RECORDS SHOWN —
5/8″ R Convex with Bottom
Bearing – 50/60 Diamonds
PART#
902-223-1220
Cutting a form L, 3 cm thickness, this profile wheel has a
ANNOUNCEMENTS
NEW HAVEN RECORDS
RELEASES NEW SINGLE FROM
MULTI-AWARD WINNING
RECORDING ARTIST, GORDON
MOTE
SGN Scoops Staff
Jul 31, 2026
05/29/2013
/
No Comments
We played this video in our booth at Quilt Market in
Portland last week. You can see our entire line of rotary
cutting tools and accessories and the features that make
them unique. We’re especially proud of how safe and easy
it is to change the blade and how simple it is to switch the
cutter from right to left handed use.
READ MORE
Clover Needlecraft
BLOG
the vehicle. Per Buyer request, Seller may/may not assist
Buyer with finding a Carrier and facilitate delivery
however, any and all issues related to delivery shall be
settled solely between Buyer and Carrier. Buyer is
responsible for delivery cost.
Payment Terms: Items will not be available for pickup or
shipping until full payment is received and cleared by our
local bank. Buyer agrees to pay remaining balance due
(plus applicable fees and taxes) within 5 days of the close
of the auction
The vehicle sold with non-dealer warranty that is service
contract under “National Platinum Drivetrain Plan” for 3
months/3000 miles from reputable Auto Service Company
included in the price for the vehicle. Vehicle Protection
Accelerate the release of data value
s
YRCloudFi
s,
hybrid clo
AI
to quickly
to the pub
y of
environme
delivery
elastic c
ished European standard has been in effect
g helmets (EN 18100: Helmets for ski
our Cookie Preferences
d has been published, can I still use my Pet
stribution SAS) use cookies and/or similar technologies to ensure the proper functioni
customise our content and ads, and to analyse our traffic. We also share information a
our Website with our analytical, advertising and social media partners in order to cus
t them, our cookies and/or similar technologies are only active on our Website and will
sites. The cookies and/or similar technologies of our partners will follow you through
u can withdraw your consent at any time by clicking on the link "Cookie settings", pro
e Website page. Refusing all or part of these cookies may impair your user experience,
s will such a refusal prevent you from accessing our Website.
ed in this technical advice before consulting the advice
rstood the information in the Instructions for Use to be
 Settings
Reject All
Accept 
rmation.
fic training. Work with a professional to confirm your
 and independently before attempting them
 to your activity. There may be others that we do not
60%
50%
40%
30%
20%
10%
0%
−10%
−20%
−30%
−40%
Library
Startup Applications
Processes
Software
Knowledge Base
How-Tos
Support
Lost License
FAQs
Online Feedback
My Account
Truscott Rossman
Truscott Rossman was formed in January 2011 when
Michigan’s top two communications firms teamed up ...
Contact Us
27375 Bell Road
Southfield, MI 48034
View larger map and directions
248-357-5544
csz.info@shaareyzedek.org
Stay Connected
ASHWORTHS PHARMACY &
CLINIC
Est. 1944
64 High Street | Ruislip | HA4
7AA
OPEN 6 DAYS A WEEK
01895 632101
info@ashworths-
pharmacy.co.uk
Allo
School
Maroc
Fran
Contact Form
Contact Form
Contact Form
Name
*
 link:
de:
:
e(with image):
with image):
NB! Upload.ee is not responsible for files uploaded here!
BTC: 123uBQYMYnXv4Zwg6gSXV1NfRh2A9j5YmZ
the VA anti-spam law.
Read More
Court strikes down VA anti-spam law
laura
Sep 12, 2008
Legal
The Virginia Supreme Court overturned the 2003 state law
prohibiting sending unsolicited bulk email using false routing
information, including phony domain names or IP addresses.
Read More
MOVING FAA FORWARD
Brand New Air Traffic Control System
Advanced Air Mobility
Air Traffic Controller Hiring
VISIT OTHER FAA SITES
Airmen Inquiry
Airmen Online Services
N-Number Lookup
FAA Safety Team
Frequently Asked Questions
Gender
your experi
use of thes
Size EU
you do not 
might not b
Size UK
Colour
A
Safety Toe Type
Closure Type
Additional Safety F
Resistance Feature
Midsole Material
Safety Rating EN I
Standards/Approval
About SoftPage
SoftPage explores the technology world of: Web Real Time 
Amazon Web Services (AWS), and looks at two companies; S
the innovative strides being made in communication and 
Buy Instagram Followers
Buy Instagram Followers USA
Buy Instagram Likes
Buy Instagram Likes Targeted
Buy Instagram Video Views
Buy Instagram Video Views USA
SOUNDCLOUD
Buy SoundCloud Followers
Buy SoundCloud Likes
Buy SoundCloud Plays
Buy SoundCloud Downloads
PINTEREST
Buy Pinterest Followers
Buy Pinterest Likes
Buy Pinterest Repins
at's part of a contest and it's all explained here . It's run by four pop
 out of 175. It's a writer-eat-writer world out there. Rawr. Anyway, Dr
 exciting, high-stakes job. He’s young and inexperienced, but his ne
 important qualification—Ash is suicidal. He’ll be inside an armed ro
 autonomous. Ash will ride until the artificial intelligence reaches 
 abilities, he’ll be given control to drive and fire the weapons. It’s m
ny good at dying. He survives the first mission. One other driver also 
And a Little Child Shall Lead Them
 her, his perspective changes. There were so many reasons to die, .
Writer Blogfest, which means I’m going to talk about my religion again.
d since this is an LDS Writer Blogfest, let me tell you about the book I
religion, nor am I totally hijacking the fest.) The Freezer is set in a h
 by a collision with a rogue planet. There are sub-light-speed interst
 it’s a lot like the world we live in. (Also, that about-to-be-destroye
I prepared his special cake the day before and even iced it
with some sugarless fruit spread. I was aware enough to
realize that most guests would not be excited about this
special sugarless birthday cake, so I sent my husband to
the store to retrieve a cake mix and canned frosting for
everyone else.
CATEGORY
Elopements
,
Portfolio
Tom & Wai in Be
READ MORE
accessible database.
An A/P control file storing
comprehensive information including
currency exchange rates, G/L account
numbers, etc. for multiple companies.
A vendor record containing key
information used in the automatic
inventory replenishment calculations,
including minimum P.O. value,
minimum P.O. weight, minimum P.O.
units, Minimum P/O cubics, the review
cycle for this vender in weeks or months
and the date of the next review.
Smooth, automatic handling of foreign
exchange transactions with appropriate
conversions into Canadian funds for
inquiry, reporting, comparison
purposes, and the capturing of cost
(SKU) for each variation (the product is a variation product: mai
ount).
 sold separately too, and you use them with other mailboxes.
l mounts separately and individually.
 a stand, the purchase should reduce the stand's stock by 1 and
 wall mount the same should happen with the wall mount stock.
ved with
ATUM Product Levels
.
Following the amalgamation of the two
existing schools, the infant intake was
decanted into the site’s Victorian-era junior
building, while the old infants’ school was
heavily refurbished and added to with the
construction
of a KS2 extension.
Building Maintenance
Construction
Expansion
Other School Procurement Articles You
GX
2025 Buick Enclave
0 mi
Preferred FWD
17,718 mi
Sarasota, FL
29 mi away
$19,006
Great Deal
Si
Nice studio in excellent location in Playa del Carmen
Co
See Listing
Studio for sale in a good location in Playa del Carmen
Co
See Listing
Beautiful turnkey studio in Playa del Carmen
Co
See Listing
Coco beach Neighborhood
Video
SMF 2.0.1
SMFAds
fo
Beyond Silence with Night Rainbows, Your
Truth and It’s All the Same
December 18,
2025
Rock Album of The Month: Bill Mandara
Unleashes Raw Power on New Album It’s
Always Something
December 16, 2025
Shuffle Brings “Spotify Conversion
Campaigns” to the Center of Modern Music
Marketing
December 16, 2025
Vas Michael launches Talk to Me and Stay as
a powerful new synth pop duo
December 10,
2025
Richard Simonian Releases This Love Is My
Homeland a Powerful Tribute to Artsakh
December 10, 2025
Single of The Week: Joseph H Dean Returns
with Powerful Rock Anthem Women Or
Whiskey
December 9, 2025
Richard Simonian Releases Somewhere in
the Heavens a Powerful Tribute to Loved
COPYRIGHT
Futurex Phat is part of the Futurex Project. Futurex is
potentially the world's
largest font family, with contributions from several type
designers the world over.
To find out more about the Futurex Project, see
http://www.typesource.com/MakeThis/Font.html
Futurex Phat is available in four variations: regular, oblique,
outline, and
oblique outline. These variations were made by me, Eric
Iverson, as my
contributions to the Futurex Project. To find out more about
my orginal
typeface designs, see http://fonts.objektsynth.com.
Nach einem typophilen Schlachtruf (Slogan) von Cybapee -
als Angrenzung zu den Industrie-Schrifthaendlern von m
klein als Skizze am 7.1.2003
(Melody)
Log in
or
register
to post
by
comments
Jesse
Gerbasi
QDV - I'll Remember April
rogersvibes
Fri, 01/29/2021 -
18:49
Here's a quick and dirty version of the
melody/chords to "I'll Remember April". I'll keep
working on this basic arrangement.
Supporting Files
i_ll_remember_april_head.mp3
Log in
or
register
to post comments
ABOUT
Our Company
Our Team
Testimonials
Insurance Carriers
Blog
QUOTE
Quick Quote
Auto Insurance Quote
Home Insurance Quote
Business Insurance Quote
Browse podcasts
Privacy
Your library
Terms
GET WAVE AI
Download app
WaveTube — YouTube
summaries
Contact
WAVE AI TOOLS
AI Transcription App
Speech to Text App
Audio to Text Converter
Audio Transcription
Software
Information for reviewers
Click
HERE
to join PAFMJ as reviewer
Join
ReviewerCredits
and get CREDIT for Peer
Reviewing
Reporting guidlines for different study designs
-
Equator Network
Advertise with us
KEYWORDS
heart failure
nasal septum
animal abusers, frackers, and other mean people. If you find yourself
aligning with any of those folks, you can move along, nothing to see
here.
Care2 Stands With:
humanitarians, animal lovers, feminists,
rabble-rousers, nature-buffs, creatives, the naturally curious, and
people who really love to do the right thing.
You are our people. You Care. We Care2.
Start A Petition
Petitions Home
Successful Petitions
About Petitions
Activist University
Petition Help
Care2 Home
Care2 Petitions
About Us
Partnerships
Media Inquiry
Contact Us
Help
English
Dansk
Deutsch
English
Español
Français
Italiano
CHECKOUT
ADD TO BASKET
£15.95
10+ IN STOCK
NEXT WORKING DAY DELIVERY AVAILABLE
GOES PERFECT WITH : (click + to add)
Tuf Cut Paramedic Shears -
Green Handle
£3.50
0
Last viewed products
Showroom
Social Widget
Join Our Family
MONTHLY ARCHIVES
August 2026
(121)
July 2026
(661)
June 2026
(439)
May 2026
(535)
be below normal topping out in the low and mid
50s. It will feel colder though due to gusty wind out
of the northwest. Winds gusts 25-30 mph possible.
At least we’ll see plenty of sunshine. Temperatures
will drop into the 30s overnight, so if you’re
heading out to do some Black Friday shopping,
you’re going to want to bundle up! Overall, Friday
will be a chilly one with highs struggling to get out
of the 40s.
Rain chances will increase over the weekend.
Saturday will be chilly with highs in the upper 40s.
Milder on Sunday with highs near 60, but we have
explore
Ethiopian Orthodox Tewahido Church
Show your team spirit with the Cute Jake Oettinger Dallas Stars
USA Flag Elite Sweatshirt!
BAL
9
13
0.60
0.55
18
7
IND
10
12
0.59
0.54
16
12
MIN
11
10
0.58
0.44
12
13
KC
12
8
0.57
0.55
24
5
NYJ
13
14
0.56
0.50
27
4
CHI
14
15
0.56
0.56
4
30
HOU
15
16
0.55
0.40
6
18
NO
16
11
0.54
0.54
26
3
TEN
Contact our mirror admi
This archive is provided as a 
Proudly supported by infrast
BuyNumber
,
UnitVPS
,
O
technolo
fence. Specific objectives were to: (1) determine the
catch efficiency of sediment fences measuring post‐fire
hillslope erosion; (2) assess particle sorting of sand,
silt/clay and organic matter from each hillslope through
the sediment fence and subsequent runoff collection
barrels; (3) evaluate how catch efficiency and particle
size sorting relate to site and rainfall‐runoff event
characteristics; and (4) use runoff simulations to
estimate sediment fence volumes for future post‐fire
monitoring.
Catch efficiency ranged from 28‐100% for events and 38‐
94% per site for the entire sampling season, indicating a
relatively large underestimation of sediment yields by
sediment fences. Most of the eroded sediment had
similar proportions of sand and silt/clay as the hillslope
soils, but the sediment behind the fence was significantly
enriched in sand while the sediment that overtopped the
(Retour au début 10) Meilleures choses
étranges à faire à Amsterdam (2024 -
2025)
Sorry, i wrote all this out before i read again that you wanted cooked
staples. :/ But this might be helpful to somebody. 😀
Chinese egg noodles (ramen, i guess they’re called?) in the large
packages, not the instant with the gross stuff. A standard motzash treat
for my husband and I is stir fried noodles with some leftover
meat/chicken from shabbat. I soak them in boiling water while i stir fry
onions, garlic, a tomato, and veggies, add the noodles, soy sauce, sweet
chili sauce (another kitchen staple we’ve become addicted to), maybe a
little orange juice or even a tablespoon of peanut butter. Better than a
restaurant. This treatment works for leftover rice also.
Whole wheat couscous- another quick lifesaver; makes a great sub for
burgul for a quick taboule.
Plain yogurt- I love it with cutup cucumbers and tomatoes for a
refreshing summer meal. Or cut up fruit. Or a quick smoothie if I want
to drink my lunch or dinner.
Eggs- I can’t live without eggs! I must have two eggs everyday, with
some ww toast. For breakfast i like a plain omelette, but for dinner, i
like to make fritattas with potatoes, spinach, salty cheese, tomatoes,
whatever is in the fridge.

WORK TASK —
Return, from the data, each line where the string "silt" occurs.

TASK SOLUTION —
silt/clay and organic matter from each hillslope through
similar proportions of sand and silt/clay as the hillslope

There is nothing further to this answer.